Basically when the target is identified, then both approaches A and B for the development of small molecules requires some examination which stated in the flow chart 3. These aspect includes the evaluation of the binding scores such as affinity and specificity, balance between hydrophobicity and lipophilicity, absorption, distribution, metabolism and excretion (ADME), electrophilic, nucleophilic, and radical attack (biodegradation)(Soma Mandal, 2009). Besides that, evaluation of toxicity of the parent small molecules and products due biotransformation in the different phases of metabolism, quantitative structure–activity relationship (QSAR), and quantitative structure–property relationship (QSPR) respectively.

In addition, designing of the small molecule could be performed initially using computational tools.
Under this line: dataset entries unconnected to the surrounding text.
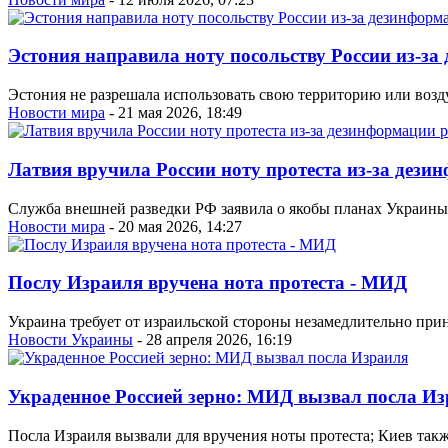
Эстония направила ноту посольству России из-за
Эстония не разрешала использовать свою территорию или возд
Новости мира
- 21 мая 2026, 18:49
Латвия вручила России ноту протеста из-за дези
Служба внешней разведки РФ заявила о якобы планах Украины 
Новости мира
- 20 мая 2026, 14:27
Послу Израиля вручена нота протеста - МИД
Украина требует от израильской стороны незамедлительно при
Новости Украины
- 28 апреля 2026, 16:19
Украденное Россией зерно: МИД вызвал посла И
Посла Израиля вызвали для вручения ноты протеста; Киев так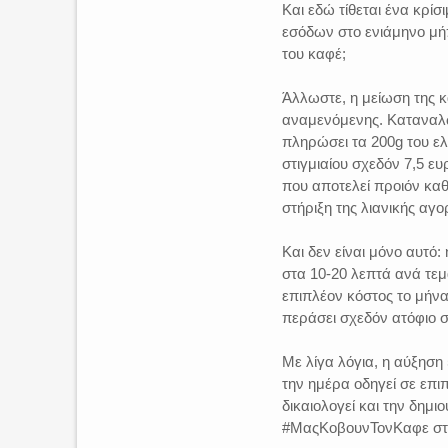
Και εδώ τίθεται ένα κρ
εσόδων στο ενιάμηνο μήπ
του καφέ;
Άλλωστε, η μείωση της κ
αναμενόμενης. Καταναλω
πληρώσει τα 200g του ελ
στιγμιαίου σχεδόν 7,5 ε
που αποτελεί προιόν καθ
στήριξη της λιανικής αγο
Και δεν είναι μόνο αυτό
στα 10-20 λεπτά ανά τεμ
επιπλέον κόστος το μήνα
περάσει σχεδόν ατόφιο σ
Με λίγα λόγια, η αύξηση
την ημέρα οδηγεί σε επι
δικαιολογεί και την δημι
#ΜαςΚοβουνΤονΚαφε στο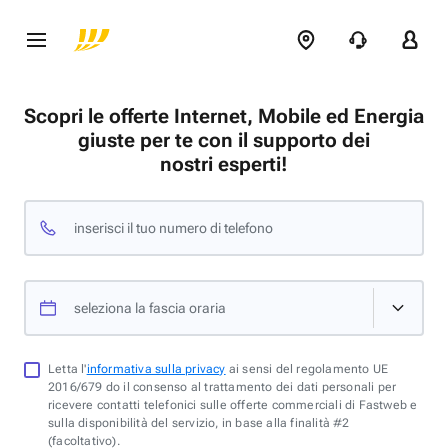
Scopri le offerte Internet, Mobile ed Energia
giuste per te con il supporto dei
nostri esperti!
inserisci il tuo numero di telefono
seleziona la fascia oraria
Letta l'
informativa sulla privacy
ai sensi del regolamento UE
2016/679 do il consenso al trattamento dei dati personali per
ricevere contatti telefonici sulle offerte commerciali di Fastweb e
sulla disponibilità del servizio, in base alla finalità #2
(facoltativo).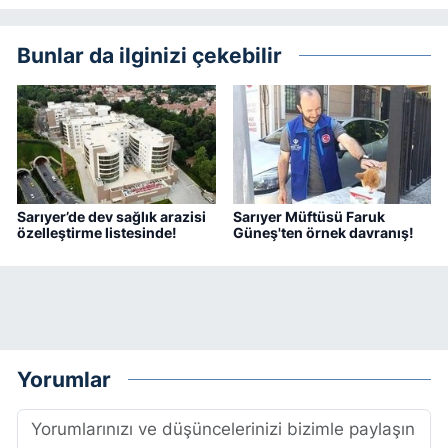
Bunlar da ilginizi çekebilir
Sarıyer’de dev sağlık arazisi
Sarıyer Müftüsü Faruk
özelleştirme listesinde!
Güneş'ten örnek davranış!
Yorumlar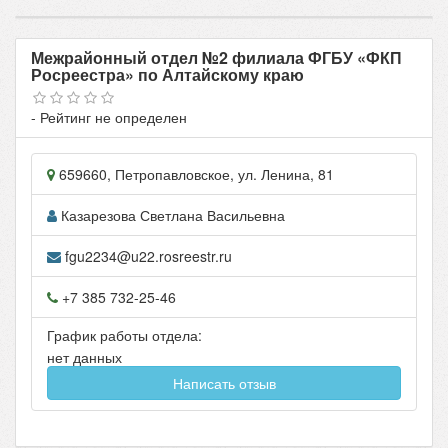
Межрайонный отдел №2 филиала ФГБУ «ФКП
Росреестра» по Алтайскому краю
- Рейтинг не определен
659660
,
Петропавловское
, ул.
Ленина, 81
Казарезова Светлана Васильевна
fgu2234@u22.rosreestr.ru
+7 385 732-25-46
График работы отдела:
нет данных
Написать отзыв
After the initial evaluation and identification of lead molecules, gene expression profiling and bioinformatics analysis would be particularly important to gain insight in gene expression patterns.  Apart from that, this knowledge can be utilized to improve drugs to accomplish desirable attributes such as disease free survival, eradication of disease, elimination or minimization of toxic side effects, reduction of undesirable biotransformation, improvement in distribution (bioavailability), overcoming of drug resistance, and improvement of immune responses(Soma Mandal, 2009). Therefore, rational drug design would be an integral approach to drug development and discovery.